■ **Data supplied**:
= Beginning of Section =
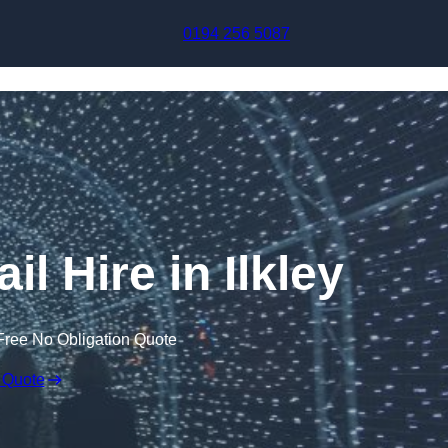
Skip to content
0194 256 5087
il Hire in Ilkley
Free No Obligation Quote
 Quote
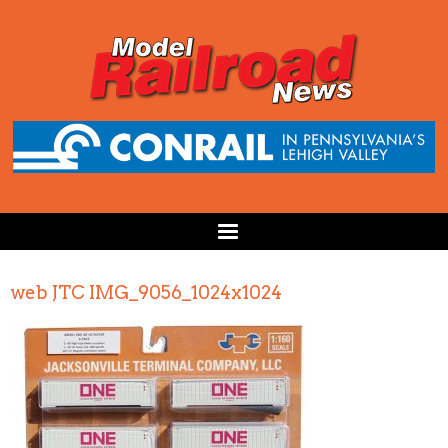
web JTC IMG_9056_1024x1024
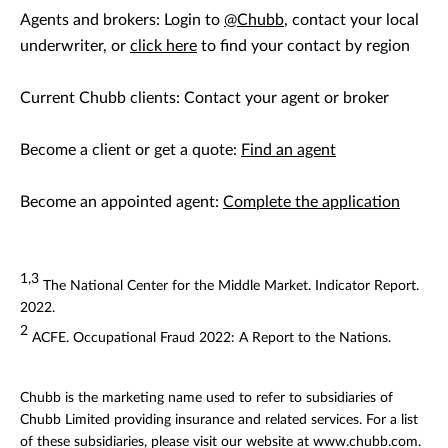
Agents and brokers: Login to
@Chubb
, contact your local
underwriter, or
click here
to find your contact by region
Current Chubb clients: Contact your agent or broker
Become a client or get a quote:
Find an agent
Become an appointed agent:
Complete the application
1,3
The National Center for the Middle Market. Indicator Report.
2022.
2
ACFE. Occupational Fraud 2022: A Report to the Nations.
Chubb is the marketing name used to refer to subsidiaries of
Chubb Limited providing insurance and related services. For a list
of these subsidiaries, please visit our website at www.chubb.com.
= End of Section =
■ **Task statement**: Copy each line, exactly, that falls between the line containing "contact your local" and the end of the entries, both included.

■ **Completed exercise**:
, contact your local
underwriter, or
click here
to find your contact by region
Current Chubb clients: Contact your agent or broker
Become a client or get a quote:
Find an agent
Become an appointed agent:
Complete the application
1,3
The National Center for the Middle Market. Indicator Report.
2022.
2
ACFE. Occupational Fraud 2022: A Report to the Nations.
Chubb is the marketing name used to refer to subsidiaries of
Chubb Limited providing insurance and related services. For a list
of these subsidiaries, please visit our website at www.chubb.com.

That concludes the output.